# LW on CM4DX?



## bretth18 (Jun 13, 2011)

Hi i was wondering if anyone has made a fix for the live wallpapers on cm7


----------



## razorloves (Jun 7, 2011)

just use live wallpapers from the market.


----------



## bretth18 (Jun 13, 2011)

half of em dont work for me


----------



## razorloves (Jun 7, 2011)

there's no fix that i've heard of.
i cant get any of the ones in the rom to work, but ones i've tried from the market worked fine. i only tried a few of them though.


----------



## SaurusX (Jun 15, 2011)

Given that I can download a Nexus Revamped LW from the market and it works perfectly, why wouldn't the Nexus LW included in the ROM work?
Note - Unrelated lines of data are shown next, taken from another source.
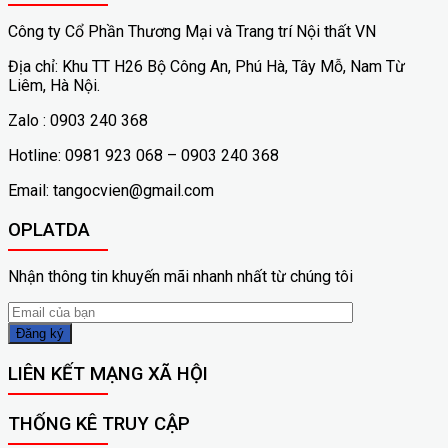
Công ty Cổ Phần Thương Mại và Trang trí Nội thất VN
Địa chỉ: Khu TT H26 Bộ Công An, Phú Hà, Tây Mỗ, Nam Từ
Liêm, Hà Nội.
Zalo : 0903 240 368
Hotline: 0981 923 068 – 0903 240 368
Email: tangocvien@gmail.com
OPLATDA
Nhận thông tin khuyến mãi nhanh nhất từ chúng tôi
LIÊN KẾT MẠNG XÃ HỘI
THỐNG KÊ TRUY CẬP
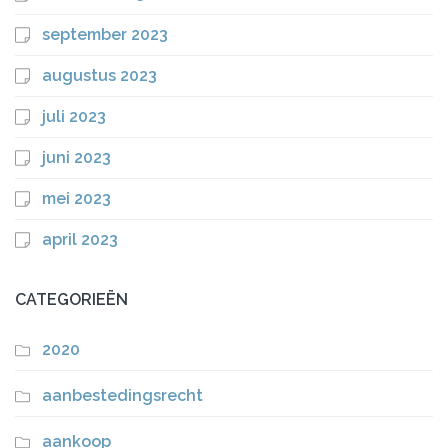
september 2023
augustus 2023
juli 2023
juni 2023
mei 2023
april 2023
CATEGORIEËN
2020
aanbestedingsrecht
aankoop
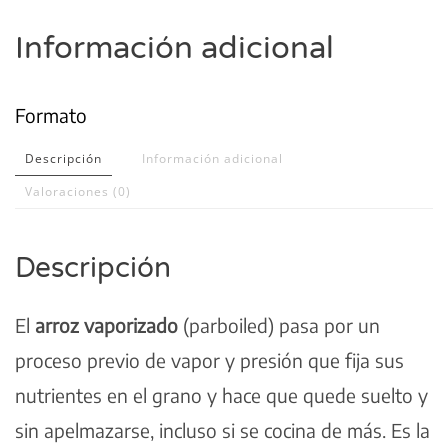
Información adicional
Formato
Descripción
Información adicional
Valoraciones (0)
Descripción
El
arroz vaporizado
(parboiled) pasa por un
proceso previo de vapor y presión que fija sus
nutrientes en el grano y hace que quede suelto y
sin apelmazarse, incluso si se cocina de más. Es la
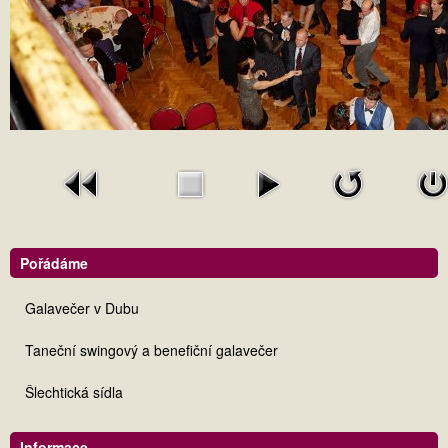
Pořádáme
Galavečer v Dubu
Taneční swingový a benefiční galavečer
Šlechtická sídla
Informace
I'm not a programmer, but the fix here seems like it wouldn't be too complicated. Right?


----------



## airmaxx23 (Jun 15, 2011)

The ones in the market work somewhat for me, they are "live" but do not scroll when scrolling through Home screens.


----------



## SaurusX (Jun 15, 2011)

The ones from the market work as they should for me. The scrolling is fine. I'm on nightly 25 with all of razorlove's fixes.


----------



## bretth18 (Jun 13, 2011)

seems as if in the rom manager comments, some people have no problems with them


----------



## SyNiK4L (Jun 7, 2011)

SaurusX said:


> Given that I can download a Nexus Revamped LW from the market and it works perfectly, why wouldn't the Nexus LW included in the ROM work? I'm not a programmer, but the fix here seems like it wouldn't be too complicated. Right?


because its a custom LWP made to work with the framework of cyanogen so it may b...but its not the first thing CVPCS is worried about fixing....we gotta get the big fixes in there first.


----------



## bretth18 (Jun 13, 2011)

Im in no rush, i have fixes already for the essential things i need in a phone


----------